It’s officially that time of year again. Tonight, to a crowd of about six—including their own campaign teams, the Gazette and BPC—four candidates officially announced they are running for USC president.
Two guys and two girls, each with different backgrounds and levels of involvement with the USC, should make for an interesting campaign race. Here’s a quick breakdown of the candidates at first glance:
Continuing the trend started by Omid last year, the USC’s speaker is throwing his hat in the ring this year. Holding a more visible role on council (i.e., sitting at the front of the room every council meeting) could be an advantage, although history shows it’s not enough alone to win an election.
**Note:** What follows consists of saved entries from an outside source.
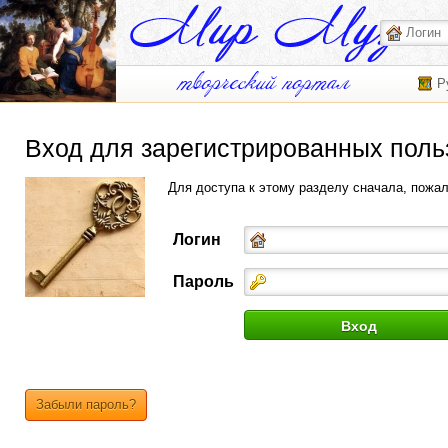
Р
Вход для зарегистрированных поль
Для доступа к этому разделу сначала, пожа
Логин
Пароль
Забыли пароль?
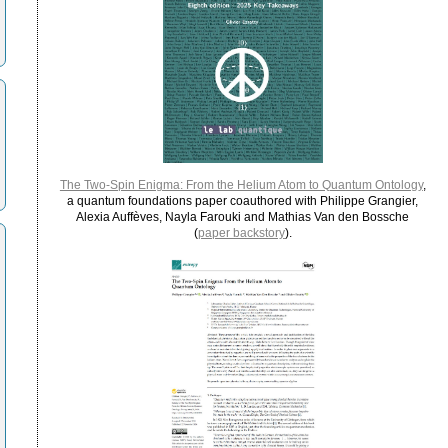
The Two-Spin Enigma: From the Helium Atom to Quantum Ontology
,
a quantum foundations paper coauthored with Philippe Grangier,
Alexia Auffèves, Nayla Farouki and Mathias Van den Bossche
(
paper backstory
).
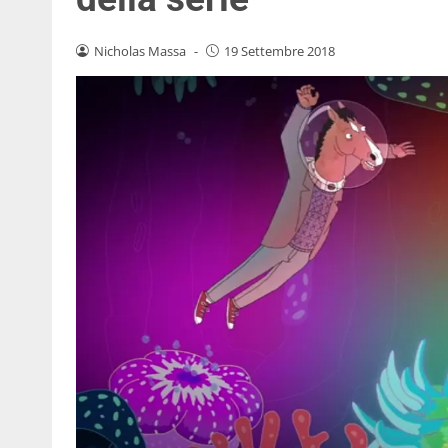
Nicholas Massa
-
19 Settembre 2018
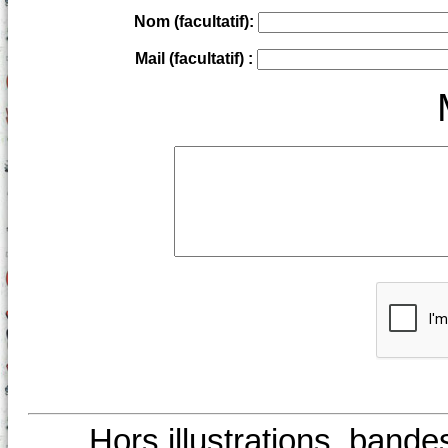
Nom (facultatif):
Mail (facultatif) :
Hors illustrations, bande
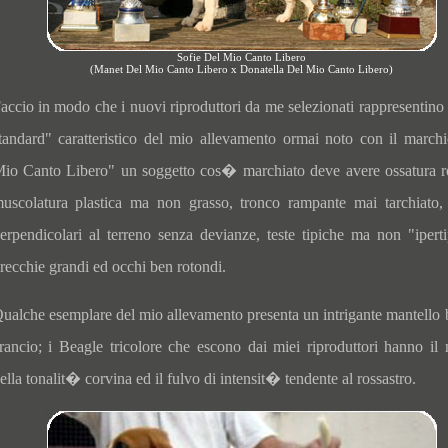
Sofie Del Mio Canto Libero
(Manet Del Mio Canto Libero x Donatella Del Mio Canto Libero)
accio in modo che i nuovi riproduttori da me selezionati rappresentino i
tandard" caratteristico del mio allevamento ormai noto con il march
io Canto Libero" un soggetto cos� marchiato deve avere ossatura r
uscolatura plastica ma non grasso, tronco rampante mai tarchiato
erpendicolari al terreno senza devianze, teste tipiche ma non "iperti
recchie grandi ed occhi ben rotondi.
ualche esemplare del mio allevamento presenta un intrigante mantello 
rancio; i Beagle tricolore che escono dai miei riproduttori hanno il 
ella tonalit� corvina ed il fulvo di intensit� tendente al rossastro.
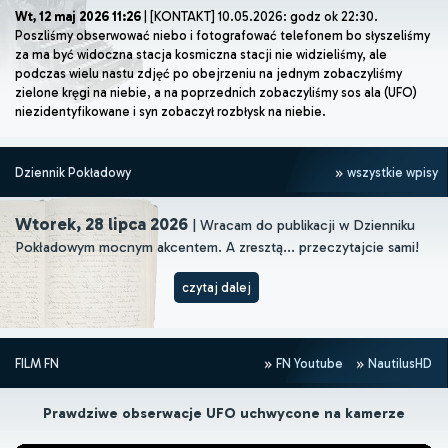
Wt, 12 maj 2026 11:26
| [KONTAKT] 10.05.2026: godz ok 22:30.
Poszliśmy obserwować niebo i fotografować telefonem bo słyszeliśmy
za ma być widoczna stacja kosmiczna stacji nie widzieliśmy, ale
podczas wielu nastu zdjęć po obejrzeniu na jednym zobaczyliśmy
zielone kręgi na niebie, a na poprzednich zobaczyliśmy sos ala (UFO)
niezidentyfikowane i syn zobaczył rozbłysk na niebie.
Dziennik Pokładowy
wszystkie wpisy
Wtorek, 28 lipca 2026
| Wracam do publikacji w Dzienniku
Pokładowym mocnym akcentem. A zresztą... przeczytajcie sami!
czytaj dalej
FILM FN
FN Youtube
NautilusHD
Prawdziwe obserwacje UFO uchwycone na kamerze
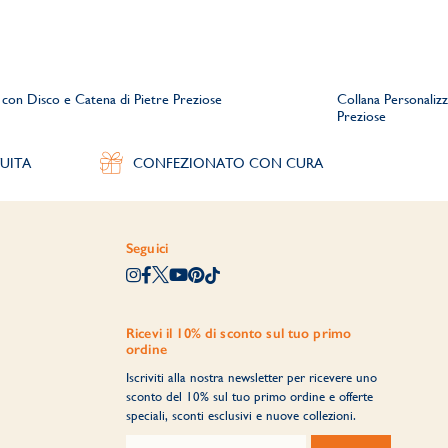
 con Disco e Catena di Pietre Preziose
Collana Personalizz
Preziose
UITA
CONFEZIONATO CON CURA
Seguici
Ricevi il 10% di sconto sul tuo primo
ordine
Iscriviti alla nostra newsletter per ricevere uno
sconto del 10% sul tuo primo ordine e offerte
speciali, sconti esclusivi e nuove collezioni.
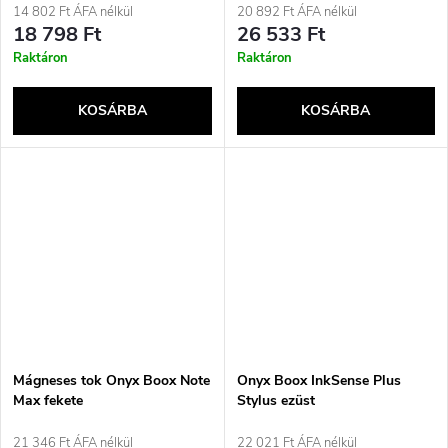
14 802 Ft ÁFA nélkül
20 892 Ft ÁFA nélkül
18 798 Ft
26 533 Ft
Raktáron
Raktáron
KOSÁRBA
KOSÁRBA
Mágneses tok Onyx Boox Note
Onyx Boox InkSense Plus
Max fekete
Stylus ezüst
21 346 Ft ÁFA nélkül
22 021 Ft ÁFA nélkül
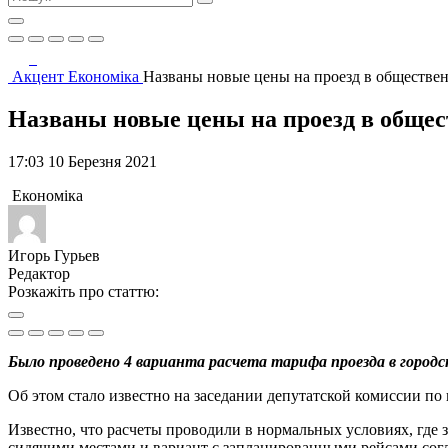
Акцент
Економіка
Названы новые цены на проезд в обществен
Названы новые цены на проезд в общес
17:03 10 Березня 2021
Економіка
Игорь Гурьев
Редактор
Розкажіть про статтю:
Было проведено 4 варианта расчета тарифа проезда в город
Об этом стало известно на заседании депутатской комиссии по
Известно, что расчеты проводили в нормальных условиях, где за
сидячими местами и вариант с запланированными рейсами сог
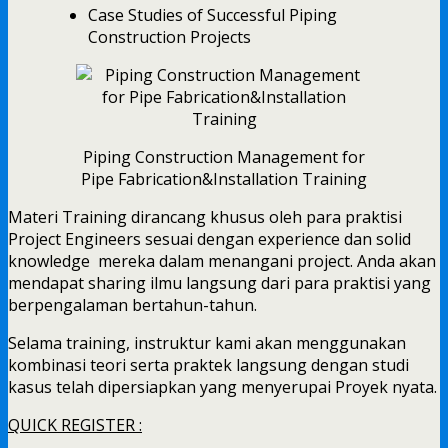
Case Studies of Successful Piping
Construction Projects
Piping Construction Management for
Pipe Fabrication&Installation Training
Materi Training dirancang khusus oleh para praktisi
Project Engineers sesuai dengan experience dan solid
knowledge mereka dalam menangani project. Anda akan
mendapat sharing ilmu langsung dari para praktisi yang
berpengalaman bertahun-tahun.
Selama training, instruktur kami akan menggunakan
kombinasi teori serta praktek langsung dengan studi
kasus telah dipersiapkan yang menyerupai Proyek nyata.
QUICK REGISTER :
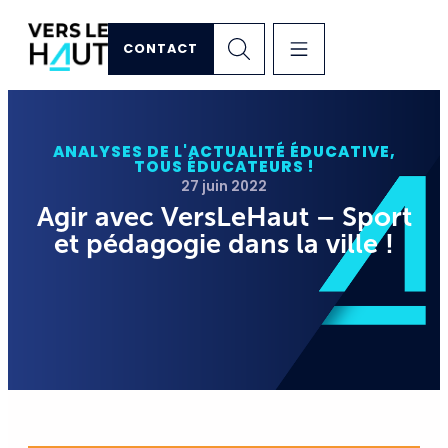
CONTACT
ANALYSES DE L'ACTUALITÉ ÉDUCATIVE
,
TOUS ÉDUCATEURS !
27 juin 2022
Agir avec VersLeHaut – Sport
et pédagogie dans la ville !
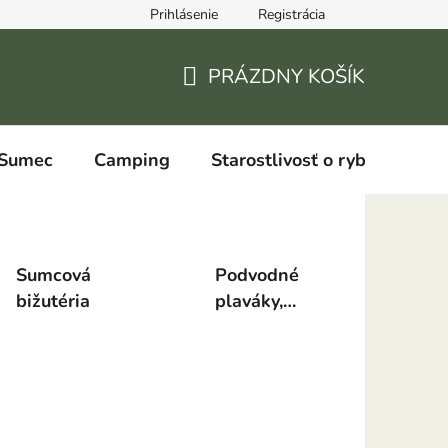
Prihlásenie
Registrácia
PRÁZDNY KOŠÍK
NÁKUPNÝ
KOŠÍK
Sumec
Camping
Starostlivosť o ryby
Sumcová
Podvodné
bižutéria
plaváky,
Plaváky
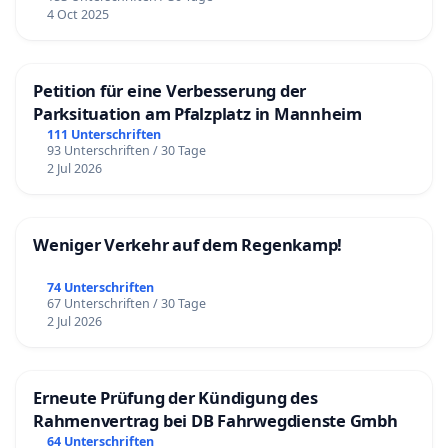
4 Oct 2025
Petition für eine Verbesserung der
Parksituation am Pfalzplatz in Mannheim
111 Unterschriften
93 Unterschriften / 30 Tage
2 Jul 2026
Weniger Verkehr auf dem Regenkamp!
74 Unterschriften
67 Unterschriften / 30 Tage
2 Jul 2026
Erneute Prüfung der Kündigung des
Rahmenvertrag bei DB Fahrwegdienste Gmbh
64 Unterschriften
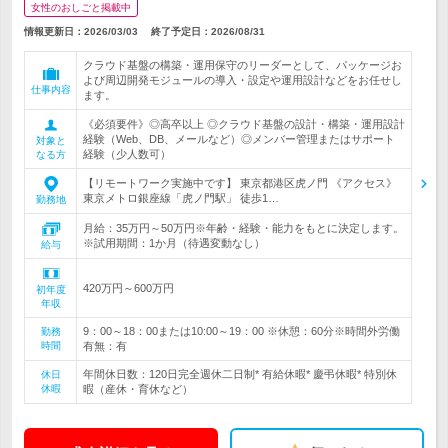
女性のおしごと掲載中
情報更新日：2026/03/03
終了予定日：
2026/08/31
クラウド基盤の構築・運用保守のリーダーとして、パッケージお
よび周辺開発モジュールの導入・設定や運用設計などをお任せし
仕事内容
ます。
《必須要件》◎高卒以上 ◎クラウド基盤の設計・構築・運用設計
経験（Web、DB、メールなど）◎メンバー管理またはサポート
対象と
経験（少人数可）
なる方
【リモートワーク実施中です】 東京都港区虎ノ門 《アクセス》
東京メトロ銀座線「虎ノ門駅」 徒歩1…
勤務地
月給：35万円～50万円※年齢・経験・能力をもとに決定します。
※試用期間：1か月（待遇変動なし）
給与
420万円～600万円
初年度
年収
9：00～18：00または10:00～19：00 ※休憩：60分※時間外労働
勤務
時間
有無：有
年間休日数：120日完全週休二日制* 有給休暇* 慶弔休暇* 特別休
休日
休暇
暇（産休・育休など）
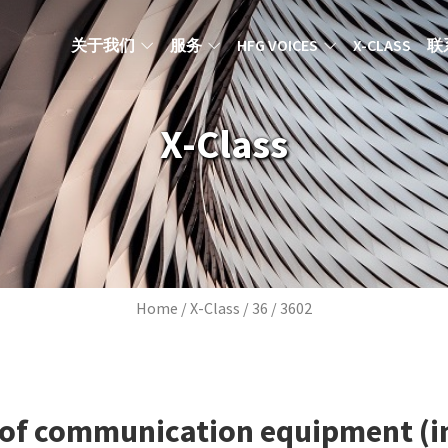
MAIN NAVIGATION ZH
关于我们
服务
HFG VOICES
X-CLASS
联
X-Class
Breadcrumb
Home
X-Class
36
3602
e of communication equipment (i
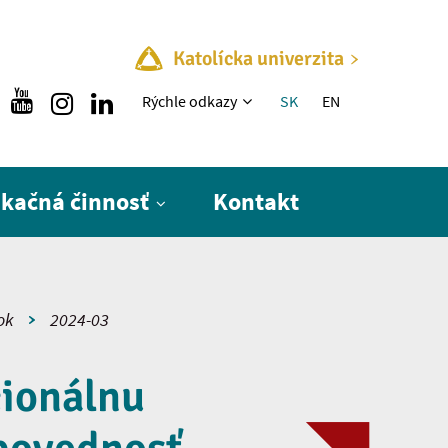
Katolícka univerzita
Rýchle menu
Rýchle odkazy
SK
EN
ikačná činnosť
Kontakt
ok
2024-03
cionálnu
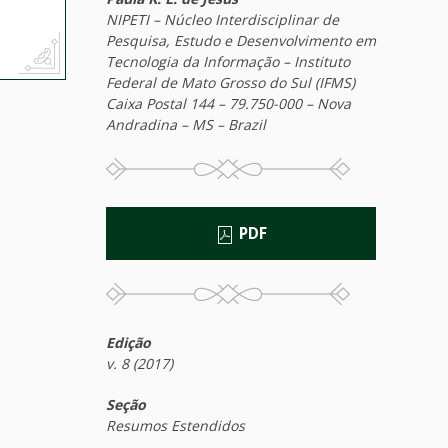
NIPETI – Núcleo Interdisciplinar de
Pesquisa, Estudo e Desenvolvimento em
Tecnologia da Informação – Instituto
Federal de Mato Grosso do Sul (IFMS)
Caixa Postal 144 – 79.750-000 – Nova
Andradina – MS – Brazil
PDF
Edição
v. 8 (2017)
Seção
Resumos Estendidos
But this kid already has a presidential line: his previous positions have included president of the Huron University Students’ Council. His quiet, gentle demeanor betrays that this candidate is a force to be reckoned with.
Beaming from the weekly galleries of Premier Life, you may already recognize this vivacious bundle of energy. A Twitter aficionado, with over 3,000 tweets under her belt, McArthur obviously has a lot to say. It will be interesting to watch how her social media campaign shakes down—expect fun videos and outrageous tweets. But she has a serious side too, she’s also an active social science soph eager to make the leap to the head of the pack.
A third-year science student and current science soph, Ross doesn’t have a huge presence on campus or a ton of experience under her belt. She may seem like the underdog with her quiet presence, but often these types of candidates can surprise us early—or late—in the race and suddenly surge to the top. I wish I had more to write about Ross, but unfortunately there’s not much else to say. Somehow I expect that to change very soon.
As student representative for the Board of Governors—a two-year tenure—Silver regularly rubs elbows with university elites, including the big C, Amit Chakma, and his worship Joe Fontana. This should mean he’s comfortable working with and representing students with higher-ups. He’s outgoing and well-dressed, with a Forgione-esque way of making you feel like you’ve been friends for years, which as we’ve seen before can be powerful tools in an election where many of the voters have never heard of any of their candidates before they saw their photo in the Gazette.